Today, I felt like such a failure because I could not completely meet a financial obligation I had to someone. What is the truth? The truth is I’m not a failure. The devil would love me to feel paralyzed and defined by my current (and temporary) financial plight. My financial status has always mattered. I have wanted a comfortable lifestyle for years, but I have not experienced that since 2013. This is the most difficult area of contentment for me. While I won several contentment battles in 2019, I have yet to win this one. Once again, this current situation does not define me. God will meet the need, yet I feel so responsible.
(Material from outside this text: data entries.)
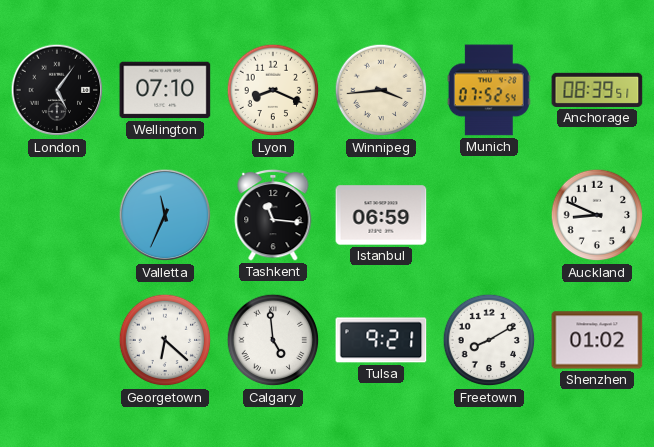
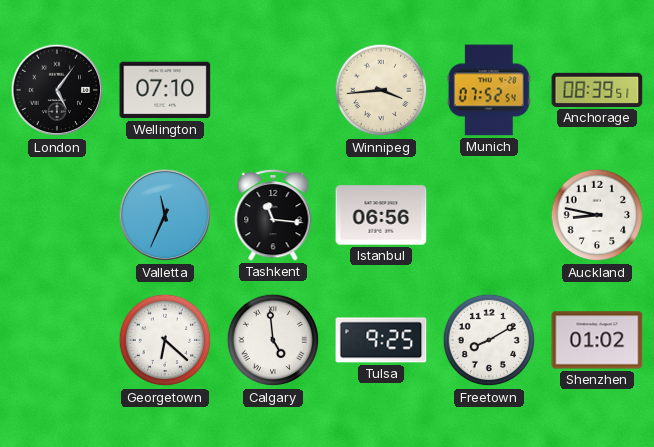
Lyon: 8:19 -> none
Istanbul: 06:59 -> 06:56
Auckland: 8:49 -> 8:47
Tulsa: 9:21 -> 9:25
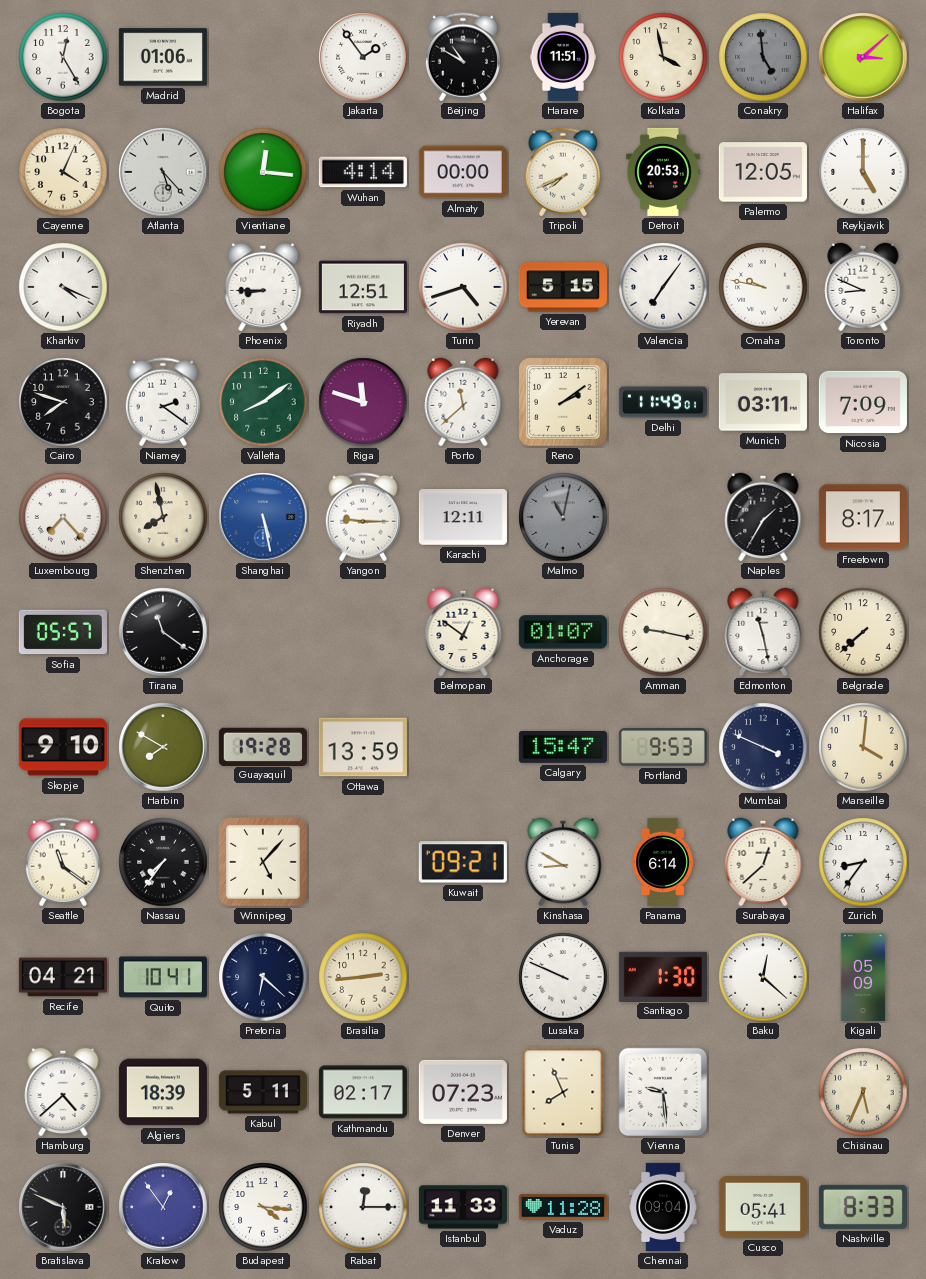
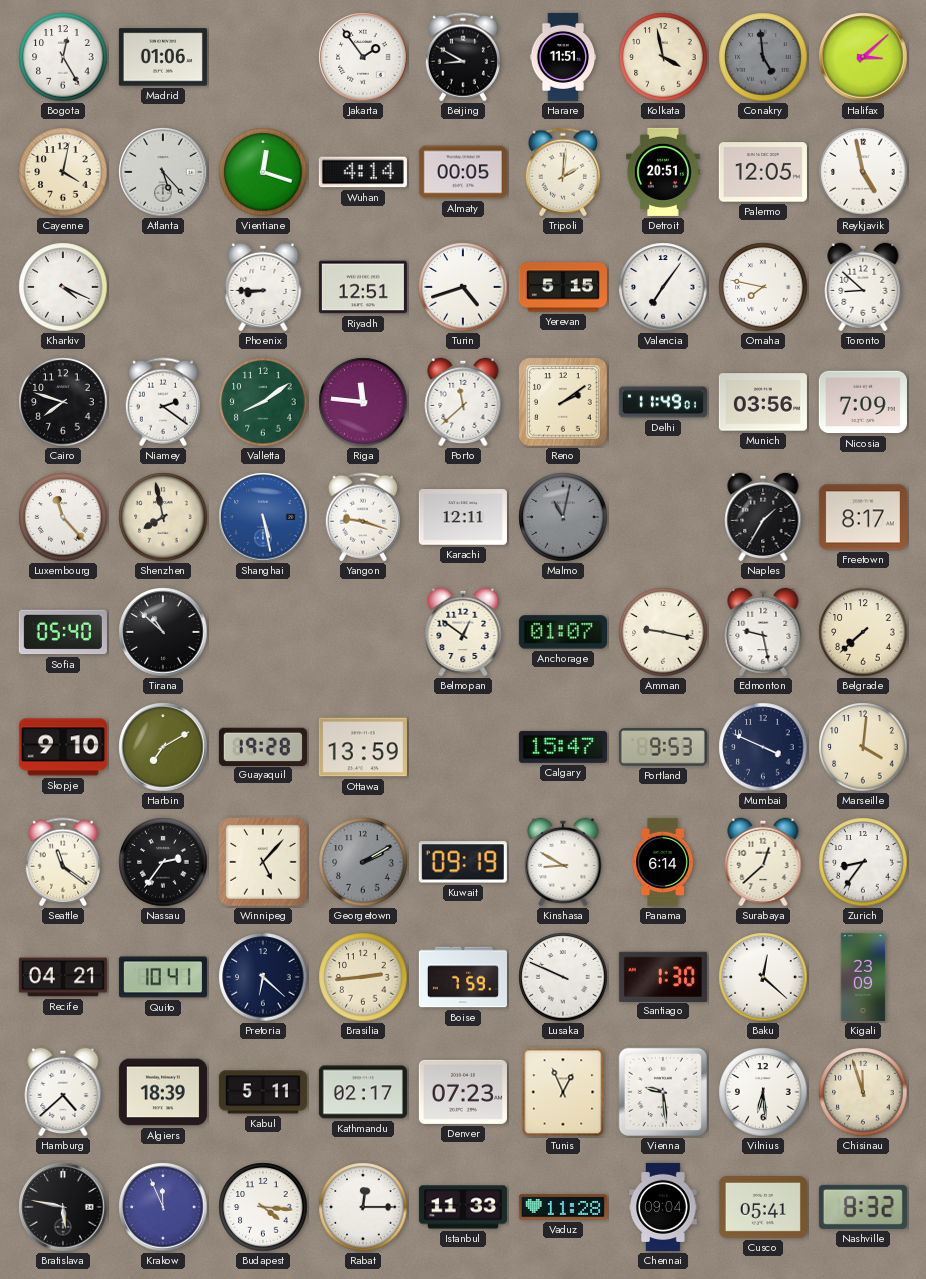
Beijing: 10:50 -> 8:50
Cayenne: 4:04 -> 4:02
Vientiane: 12:16 -> 12:18
Almaty: 00:00 -> 00:05
Tripoli: 7:41 -> 2:01
Detroit: 20:53 -> 20:51
Reykjavik: 5:00 -> 4:58
Omaha: 9:47 -> 7:47
Toronto: 8:49 -> 8:52
Riga: 11:48 -> 11:46
Munich: 03:11 -> 03:56
Luxembourg: 7:23 -> 11:23
Yangon: 9:15 -> 9:18
Sofia: 05:57 -> 05:40
Tirana: 11:21 -> 10:52
Edmonton: 11:28 -> 9:28
Harbin: 7:50 -> 7:10
Nassau: 7:36 -> 2:36
Georgetown: none -> 2:10
Kuwait: 09:21 -> 09:19
Boise: none -> 7:59
Kigali: 05:09 -> 23:09
Tunis: 7:56 -> 12:56
Vilnius: none -> 6:29
Chisinau: 5:34 -> 11:57
Bratislava: 5:49 -> 5:47
Krakow: 12:54 -> 11:56
Nashville: 8:33 -> 8:32
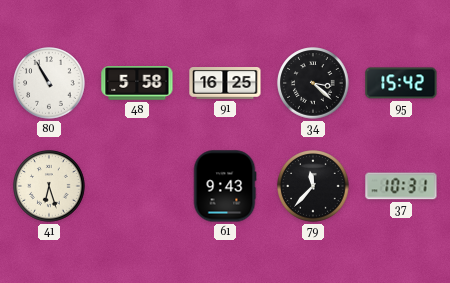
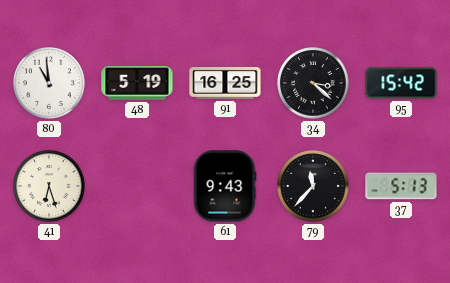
80: 10:55 -> 10:59
48: 5:58 -> 5:19
37: 10:31 -> 5:13
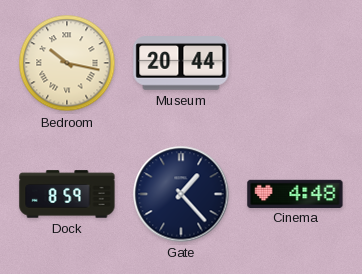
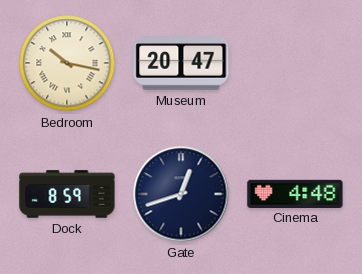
Museum: 20:44 -> 20:47
Gate: 1:23 -> 12:42
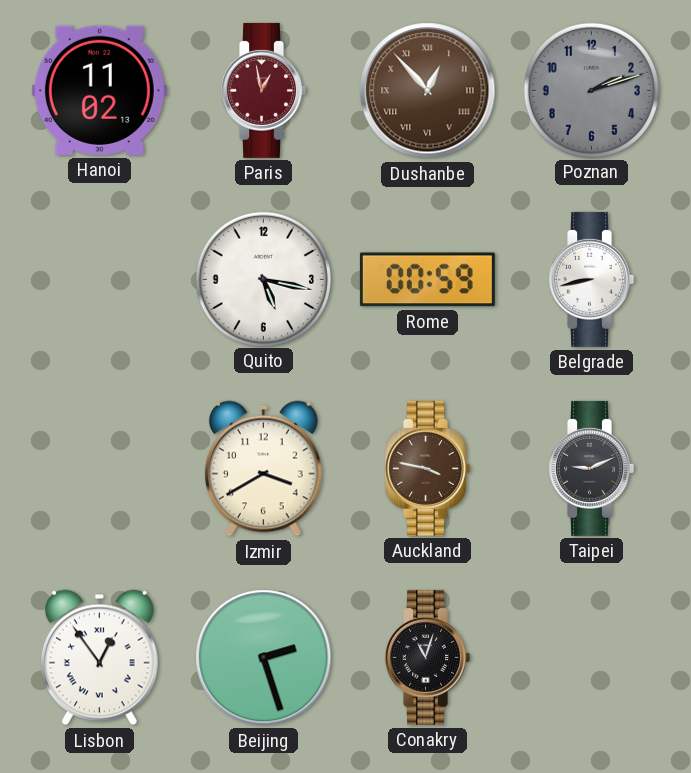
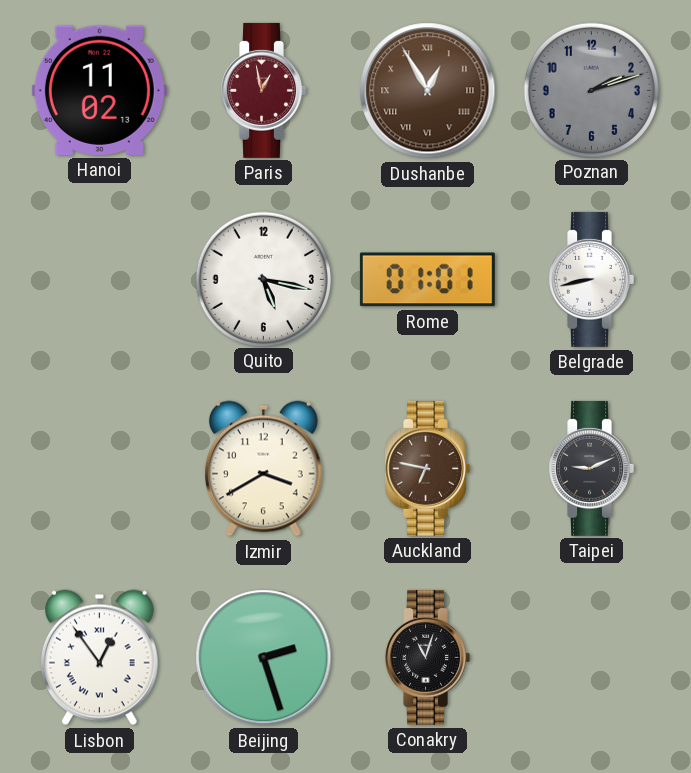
Dushanbe: 12:53 -> 12:55
Rome: 00:59 -> 01:01
Auckland: 3:47 -> 6:47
You may be reading this today, and you feel like a failure in some area of your life. Don’t believe the lie! You may be struggling right now, but you are not the struggle. I am not the struggle! May you know you are not along in the struggle. You may be in the fiery furnace of affliction, but the Son of God is right there with you. Let that encourage your heart tonight!
I was thinking about trials and how we don’t know how God will use them for His glory. It may never be what we imagined but it will always be what He wants and it will have a purpose.
I am a chronic overachiever, and I always keep working towards a goal. I think this subconsciously correlates with the fear of being a failure. Amid your struggles, there seem to be heightened fears, but, I believe, looking in hindsight, there is always a reason. Sometimes, we don’t know why.
Man, do I know what you are going through! You have the right attitude. God will not fail you.
I can relate to you in every word that you said. It is as if you are stating all my personal problems. Thanks be to God I am not a failure because he is keeping me. Thank you for this encouraging word.